Exercise — Say how many lines in the records hold the word "button", and give nothing but that number.

(Saved entries)
..............................
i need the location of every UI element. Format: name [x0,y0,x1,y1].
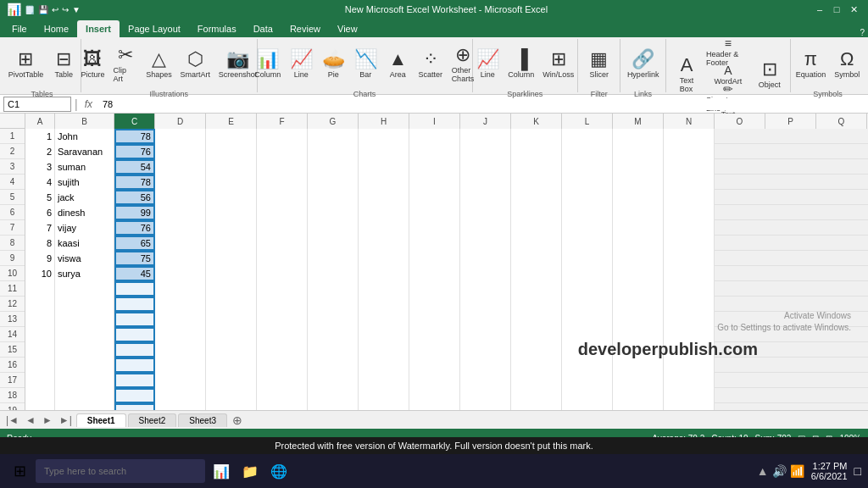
col-header-h[interactable]: H [359,114,409,129]
cell-f11[interactable] [257,281,308,297]
cell-d14[interactable] [155,327,206,342]
cell-d13[interactable] [155,312,206,327]
row-num-4[interactable]: 4 [0,175,25,190]
text-box-button[interactable]: A TextBox [671,51,702,98]
cell-f18[interactable] [257,388,308,403]
row-num-16[interactable]: 16 [0,358,25,373]
cell-l18[interactable] [562,388,613,403]
cell-c1[interactable]: 78 [114,129,155,144]
cell-n6[interactable] [664,205,715,220]
cell-c7[interactable]: 76 [114,220,155,236]
cell-e5[interactable] [206,190,257,205]
tab-view[interactable]: View [329,20,366,37]
cell-l17[interactable] [562,373,613,388]
cell-a17[interactable] [25,373,55,388]
cell-f19[interactable] [257,403,308,410]
cell-b10[interactable]: surya [55,266,114,281]
cell-a9[interactable]: 9 [25,251,55,266]
cell-g1[interactable] [308,129,359,144]
cell-l19[interactable] [562,403,613,410]
cell-e6[interactable] [206,205,257,220]
cell-g8[interactable] [308,236,359,251]
cell-e15[interactable] [206,342,257,358]
cell-j4[interactable] [460,175,511,190]
cell-d5[interactable] [155,190,206,205]
tab-insert[interactable]: Insert [77,20,120,37]
header-footer-button[interactable]: ≡ Header & Footer [704,41,753,63]
slicer-button[interactable]: ▦ Slicer [584,41,615,88]
cell-e17[interactable] [206,373,257,388]
cell-a13[interactable] [25,312,55,327]
row-num-7[interactable]: 7 [0,220,25,236]
cell-e11[interactable] [206,281,257,297]
cell-n18[interactable] [664,388,715,403]
cell-d8[interactable] [155,236,206,251]
col-header-e[interactable]: E [206,114,257,129]
cell-d1[interactable] [155,129,206,144]
equation-button[interactable]: π Equation [793,41,830,88]
col-header-m[interactable]: M [613,114,664,129]
sheet-tab-1[interactable]: Sheet1 [76,413,126,427]
column-chart-button[interactable]: 📊 Column [251,41,284,88]
cell-b6[interactable]: dinesh [55,205,114,220]
cell-j18[interactable] [460,388,511,403]
row-num-14[interactable]: 14 [0,327,25,342]
cell-k10[interactable] [511,266,562,281]
cell-i3[interactable] [409,159,460,175]
cell-n10[interactable] [664,266,715,281]
cell-m2[interactable] [613,144,664,159]
cell-d19[interactable] [155,403,206,410]
sheet-nav-first[interactable]: |◄ [3,414,21,426]
cell-i19[interactable] [409,403,460,410]
cell-k1[interactable] [511,129,562,144]
cell-n3[interactable] [664,159,715,175]
area-chart-button[interactable]: ▲ Area [382,41,413,88]
cell-a10[interactable]: 10 [25,266,55,281]
cell-d3[interactable] [155,159,206,175]
cell-e12[interactable] [206,297,257,312]
sheet-add-button[interactable]: ⊕ [229,413,246,427]
cell-a3[interactable]: 3 [25,159,55,175]
cell-m10[interactable] [613,266,664,281]
cell-g15[interactable] [308,342,359,358]
cell-j9[interactable] [460,251,511,266]
cell-k2[interactable] [511,144,562,159]
sheet-nav-next[interactable]: ► [40,414,55,426]
cell-g18[interactable] [308,388,359,403]
cell-j2[interactable] [460,144,511,159]
sparkline-winloss-button[interactable]: ⊞ Win/Loss [539,41,577,88]
cell-a19[interactable] [25,403,55,410]
tab-file[interactable]: File [3,20,36,37]
cell-a5[interactable]: 5 [25,190,55,205]
row-num-15[interactable]: 15 [0,342,25,358]
cell-a18[interactable] [25,388,55,403]
cell-g10[interactable] [308,266,359,281]
sparkline-column-button[interactable]: ▐ Column [504,41,537,88]
cell-k18[interactable] [511,388,562,403]
cell-a15[interactable] [25,342,55,358]
cell-j13[interactable] [460,312,511,327]
cell-m15[interactable] [613,342,664,358]
row-num-11[interactable]: 11 [0,281,25,297]
cell-g12[interactable] [308,297,359,312]
cell-g2[interactable] [308,144,359,159]
cell-d4[interactable] [155,175,206,190]
cell-n19[interactable] [664,403,715,410]
cell-i10[interactable] [409,266,460,281]
cell-k15[interactable] [511,342,562,358]
cell-i2[interactable] [409,144,460,159]
cell-j19[interactable] [460,403,511,410]
cell-k6[interactable] [511,205,562,220]
cell-h17[interactable] [359,373,409,388]
cell-n9[interactable] [664,251,715,266]
col-header-f[interactable]: F [257,114,308,129]
cell-b8[interactable]: kaasi [55,236,114,251]
cell-b12[interactable] [55,297,114,312]
cell-g3[interactable] [308,159,359,175]
cell-i13[interactable] [409,312,460,327]
cell-m16[interactable] [613,358,664,373]
col-header-b[interactable]: B [55,114,114,129]
cell-j17[interactable] [460,373,511,388]
cell-h1[interactable] [359,129,409,144]
taskbar-browser-icon[interactable]: 🌐 [266,458,292,484]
..............................
The answer — 9